Colgate-Palmolive Co.'s (CL) fourth-quarter earnings fell 5.4% as the consumer-products company's sales grew slower than expected and higher costs hurt margins.

The world's largest toothpaste maker by revenue and market share has been challenged of late by rising costs for oil, resin and other products used to make, ship and package its products as some cost-conscious shoppers trade down from branded products, especially in developed markets like the U.S. and Europe. The company raised prices and slashed costs, but hasn't been able to fully mitigate the higher input costs and has projected a decline in margins for the year.
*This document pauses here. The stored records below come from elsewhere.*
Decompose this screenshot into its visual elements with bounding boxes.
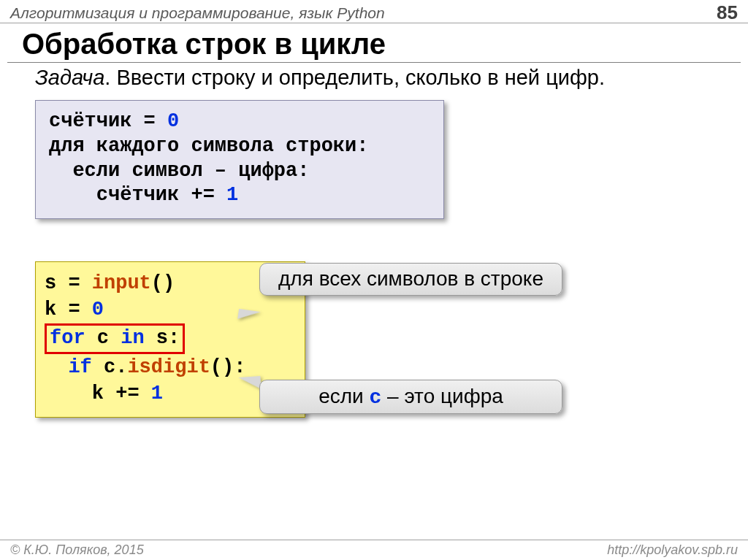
footer-copyright: © К.Ю. Поляков, 2015 xyxy=(10,542,144,558)
code-line-1: s = input() xyxy=(45,271,296,297)
task-label: Задача xyxy=(35,66,104,89)
footer-url: http://kpolyakov.spb.ru xyxy=(607,542,738,558)
slide-footer: © К.Ю. Поляков, 2015 http://kpolyakov.sp… xyxy=(0,540,748,560)
divider xyxy=(7,62,741,63)
pseudocode-box: счётчик = 0 для каждого символа строки: … xyxy=(35,100,444,219)
slide-title: Обработка строк в цикле xyxy=(22,28,748,61)
code-line-3: for c in s: xyxy=(45,323,296,355)
slide-header: Алгоритмизация и программирование, язык … xyxy=(0,0,748,23)
callout-for-loop: для всех символов в строке xyxy=(259,263,562,296)
highlight-frame: for c in s: xyxy=(45,323,185,354)
callout-tail-icon xyxy=(238,376,261,391)
page-number: 85 xyxy=(717,1,738,24)
callout-isdigit: если c – это цифра xyxy=(259,380,562,414)
task-body: . Ввести строку и определить, сколько в … xyxy=(104,66,605,89)
header-title: Алгоритмизация и программирование, язык … xyxy=(10,4,385,22)
task-text: Задача. Ввести строку и определить, скол… xyxy=(35,66,748,90)
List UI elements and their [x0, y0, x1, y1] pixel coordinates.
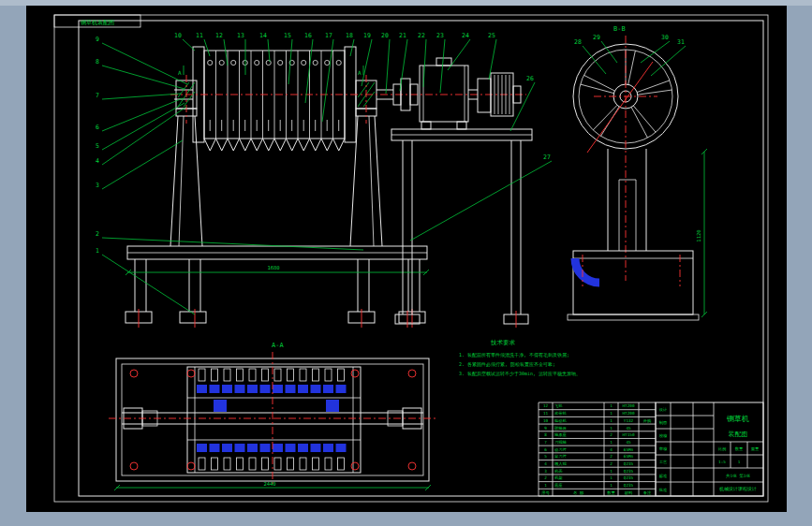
- drawing-canvas[interactable]: 铡草机装配图: [0, 0, 812, 526]
- bom-cell-qty: 1: [610, 403, 613, 408]
- balloon-8: 8: [96, 58, 99, 66]
- bom-cell-name: 轴承座: [554, 432, 568, 437]
- bom-cell-material: HT200: [623, 403, 635, 408]
- bom-cell-name: 刀辊轴: [554, 440, 567, 445]
- bom-cell-qty: 1: [610, 469, 613, 474]
- bom-cell-name: 皮带轮: [554, 411, 568, 416]
- bom-cell-no: 6: [544, 447, 547, 452]
- bom-cell-material: 65Mn: [624, 447, 634, 452]
- bom-cell-no: 9: [544, 426, 547, 431]
- bom-header: 名 称: [573, 490, 584, 495]
- titleblock-field: 工艺: [659, 460, 668, 464]
- balloon-17: 17: [325, 32, 332, 39]
- section-bb-label: B-B: [613, 25, 626, 33]
- bom-cell-material: HT200: [623, 411, 635, 416]
- note-line-1: 1. 装配前所有零件须清洗干净, 不得有毛刺及铁屑;: [459, 352, 569, 358]
- bom-cell-name: 喂入辊: [554, 461, 568, 466]
- balloon-23: 23: [436, 32, 444, 39]
- titleblock-field: 校核: [659, 433, 668, 438]
- bom-cell-qty: 2: [610, 461, 613, 466]
- bom-cell-name: 机壳: [554, 469, 563, 474]
- plan-blue-block-right: [326, 400, 339, 412]
- bom-cell-material: HT150: [623, 432, 635, 437]
- bom-cell-name: 动刀片: [554, 447, 568, 452]
- bom-cell-no: 3: [544, 469, 547, 474]
- bom-cell-material: 45: [626, 440, 631, 445]
- bom-cell-material: Y132: [624, 418, 634, 423]
- balloon-21: 21: [399, 32, 406, 39]
- view-arrow-a-left: A: [178, 69, 182, 76]
- bom-cell-no: 8: [544, 432, 547, 437]
- balloon-9: 9: [96, 36, 99, 43]
- balloon-5: 5: [96, 142, 99, 150]
- bom-cell-no: 4: [544, 461, 547, 466]
- bom-cell-no: 11: [543, 411, 549, 416]
- balloon-24: 24: [462, 32, 469, 39]
- note-line-3: 3. 装配后空载试运转不少于30min, 运转应平稳无异响。: [459, 371, 581, 377]
- weight-label: 重量: [751, 446, 760, 451]
- balloon-18: 18: [346, 32, 353, 39]
- bom-cell-material: Q235: [624, 475, 634, 480]
- bom-cell-no: 5: [544, 454, 547, 459]
- bom-cell-qty: 1: [610, 411, 613, 416]
- notes-title: 技术要求: [490, 339, 516, 346]
- sheet-info: 共1张 第1张: [726, 474, 751, 478]
- cad-viewer: 铡草机装配图: [0, 0, 812, 526]
- bom-cell-name: 机架: [554, 475, 563, 480]
- view-arrow-a-right: A: [358, 69, 362, 76]
- bom-cell-no: 12: [543, 403, 549, 408]
- balloon-14: 14: [259, 32, 267, 39]
- bom-cell-material: Q235: [624, 461, 634, 466]
- balloon-15: 15: [284, 32, 291, 39]
- bom-cell-name: 联轴器: [554, 426, 568, 431]
- bom-header: 数量: [607, 490, 615, 495]
- balloon-3: 3: [96, 182, 99, 189]
- balloon-31: 31: [677, 38, 685, 46]
- side-dim-text: 1120: [696, 229, 701, 241]
- org-name: 机械设计课程设计: [719, 486, 757, 491]
- bom-cell-qty: 4: [610, 447, 613, 452]
- bom-cell-qty: 1: [610, 418, 613, 423]
- viewer-top-strip: [0, 0, 812, 6]
- bom-cell-name: 电动机: [554, 418, 568, 423]
- drawing-title-1: 铡草机: [726, 415, 749, 423]
- balloon-1: 1: [96, 247, 99, 255]
- balloon-22: 22: [418, 32, 425, 39]
- corner-stamp-label: 铡草机装配图: [81, 19, 114, 26]
- balloon-30: 30: [661, 34, 669, 41]
- bom-cell-no: 2: [544, 475, 547, 480]
- balloon-20: 20: [381, 32, 389, 39]
- balloon-2: 2: [96, 230, 99, 238]
- plan-dim-text: 2440: [263, 481, 275, 487]
- balloon-27: 27: [543, 153, 551, 161]
- balloon-25: 25: [488, 32, 495, 39]
- bom-cell-name: 飞轮: [554, 403, 563, 408]
- bom-cell-material: Q235: [624, 483, 634, 488]
- balloon-11: 11: [196, 32, 203, 39]
- balloon-19: 19: [363, 32, 371, 39]
- bom-cell-material: 45: [626, 426, 631, 431]
- plan-blue-block-left: [214, 400, 227, 412]
- drawing-title-2: 装配图: [729, 431, 748, 438]
- balloon-10: 10: [174, 32, 182, 39]
- bom-cell-qty: 2: [610, 432, 613, 437]
- balloon-6: 6: [96, 124, 99, 131]
- bom-cell-qty: 1: [610, 426, 613, 431]
- bom-header: 备注: [643, 490, 652, 495]
- bom-cell-no: 10: [543, 418, 549, 423]
- balloon-12: 12: [215, 32, 223, 39]
- bom-cell-qty: 1: [610, 440, 613, 445]
- qty-value: 1: [738, 460, 741, 464]
- note-line-2: 2. 各紧固件必须拧紧, 防松装置应齐全可靠;: [459, 361, 555, 368]
- balloon-26: 26: [526, 75, 534, 82]
- balloon-16: 16: [304, 32, 312, 39]
- bom-cell-material: 65Mn: [624, 454, 634, 459]
- titleblock-field: 批准: [658, 488, 668, 492]
- bom-cell-name: 底座: [554, 483, 563, 488]
- front-dim-text: 1680: [267, 265, 279, 270]
- scale-value: 1:5: [718, 460, 726, 464]
- titleblock-field: 设计: [659, 407, 668, 412]
- balloon-29: 29: [593, 34, 600, 41]
- balloon-4: 4: [96, 157, 99, 165]
- titleblock-field: 制图: [659, 420, 668, 425]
Colgate-Palmolive reported a profit of $590 million, or $1.21 a share, down from $624 million, or $1.24, a year earlier. Excluding business realignment costs and other items, earnings rose to $1.30 from $1.24.

Revenue jumped 4.9% to $4.17 billion. Volume was up 4% while prices increased 3%.

Analysts polled by Thomson Reuters had most recently forecast earnings of $1.29 on revenue of $4.18 billion.

Gross margin fell to 57.4% from 59.1%.

In North America, net sales rose 3.5%, as volume grew 3% and prices increased 0.5%. Overseas, where Colgate derives most of its revenue, sales were up 6.5% in Latin America, 5% in the Europe/South Pacific region, and 5% in the Greater Asia/Africa region.

Shares closed at $89.44 and were inactive premarket. The stock has fallen 1.2% over the past three months.